> DESCRIPTION OF THE TASK
Copy each line of the records that contains the word "First".
-- MATERIAL FOR THIS EXERCISE follows --
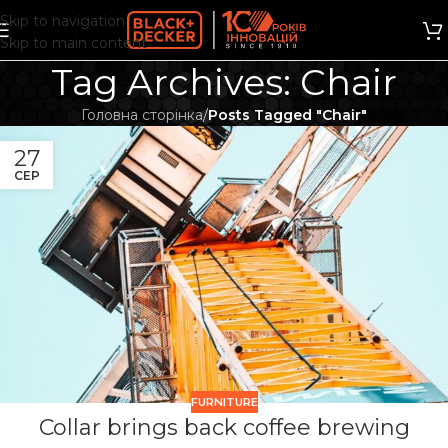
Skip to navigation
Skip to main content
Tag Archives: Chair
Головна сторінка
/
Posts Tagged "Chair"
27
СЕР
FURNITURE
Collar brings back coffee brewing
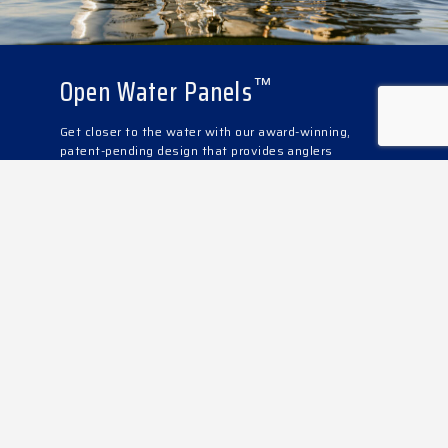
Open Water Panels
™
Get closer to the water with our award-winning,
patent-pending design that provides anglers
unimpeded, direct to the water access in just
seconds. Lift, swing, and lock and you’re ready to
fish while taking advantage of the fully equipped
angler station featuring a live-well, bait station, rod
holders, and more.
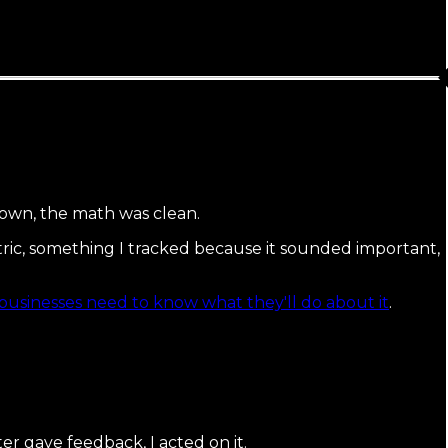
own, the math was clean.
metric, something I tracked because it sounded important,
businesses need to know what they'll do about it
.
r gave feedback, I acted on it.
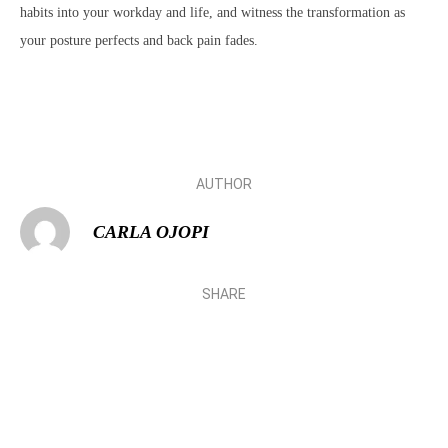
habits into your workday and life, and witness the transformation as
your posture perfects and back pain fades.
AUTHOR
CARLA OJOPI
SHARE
-- MATERIAL FOR THIS EXERCISE concluded --
-- MATERIAL FOR THIS EXERCISE follows --
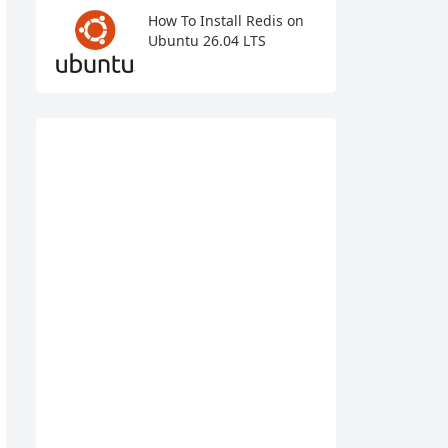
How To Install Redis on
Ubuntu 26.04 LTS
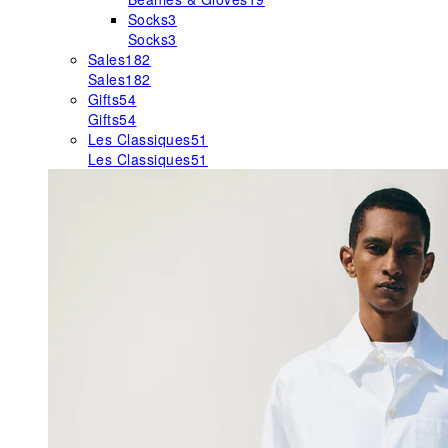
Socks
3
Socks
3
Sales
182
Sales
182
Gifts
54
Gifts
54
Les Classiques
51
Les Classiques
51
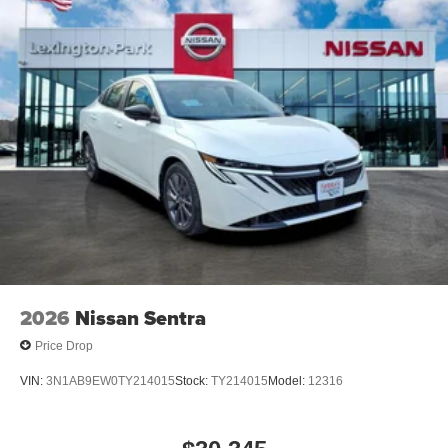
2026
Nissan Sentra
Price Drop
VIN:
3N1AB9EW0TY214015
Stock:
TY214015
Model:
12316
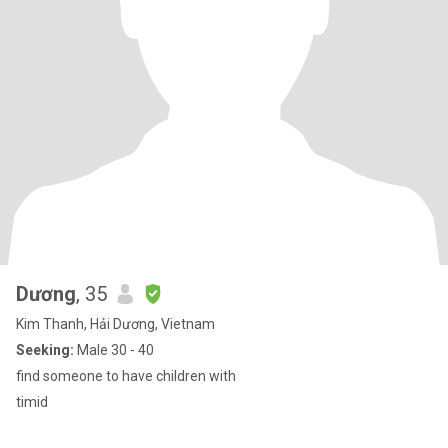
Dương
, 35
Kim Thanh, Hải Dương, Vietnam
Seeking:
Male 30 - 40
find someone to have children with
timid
-- MATERIAL FOR THIS EXERCISE concluded --
-- MATERIAL FOR THIS EXERCISE follows --
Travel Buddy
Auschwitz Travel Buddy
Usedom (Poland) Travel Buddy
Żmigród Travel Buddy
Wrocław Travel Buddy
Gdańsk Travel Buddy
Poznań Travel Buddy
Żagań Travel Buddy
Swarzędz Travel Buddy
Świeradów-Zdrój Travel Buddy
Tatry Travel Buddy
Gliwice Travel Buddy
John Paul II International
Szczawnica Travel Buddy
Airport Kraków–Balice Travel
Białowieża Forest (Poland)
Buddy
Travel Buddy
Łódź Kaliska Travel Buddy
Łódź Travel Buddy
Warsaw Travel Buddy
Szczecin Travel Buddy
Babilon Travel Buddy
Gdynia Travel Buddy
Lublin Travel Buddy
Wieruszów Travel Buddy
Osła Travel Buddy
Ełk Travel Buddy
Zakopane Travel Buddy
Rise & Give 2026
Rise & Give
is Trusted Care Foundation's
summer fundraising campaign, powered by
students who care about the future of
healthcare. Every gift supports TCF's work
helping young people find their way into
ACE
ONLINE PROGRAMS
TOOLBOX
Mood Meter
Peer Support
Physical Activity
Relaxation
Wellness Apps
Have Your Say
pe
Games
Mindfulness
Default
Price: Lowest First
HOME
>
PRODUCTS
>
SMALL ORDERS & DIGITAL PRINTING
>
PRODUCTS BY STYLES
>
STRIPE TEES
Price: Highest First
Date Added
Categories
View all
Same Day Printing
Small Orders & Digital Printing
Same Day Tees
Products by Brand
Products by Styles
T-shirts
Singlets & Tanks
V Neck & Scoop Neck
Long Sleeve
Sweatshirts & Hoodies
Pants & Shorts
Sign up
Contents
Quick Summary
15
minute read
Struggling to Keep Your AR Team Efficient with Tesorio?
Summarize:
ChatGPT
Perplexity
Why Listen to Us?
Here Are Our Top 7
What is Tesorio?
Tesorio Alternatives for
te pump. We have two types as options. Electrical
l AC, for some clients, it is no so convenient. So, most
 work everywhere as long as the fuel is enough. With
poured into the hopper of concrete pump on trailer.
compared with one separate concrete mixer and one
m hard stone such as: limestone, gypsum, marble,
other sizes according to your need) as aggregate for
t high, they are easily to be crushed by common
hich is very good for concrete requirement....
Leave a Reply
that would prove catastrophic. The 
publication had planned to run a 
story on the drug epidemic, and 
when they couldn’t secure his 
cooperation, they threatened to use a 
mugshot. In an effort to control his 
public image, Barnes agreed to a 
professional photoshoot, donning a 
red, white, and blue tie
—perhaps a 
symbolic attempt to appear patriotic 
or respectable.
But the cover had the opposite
-- MATERIAL FOR THIS EXERCISE concluded --
> EXERCISE RESPONSE
Price: Lowest First
Price: Highest First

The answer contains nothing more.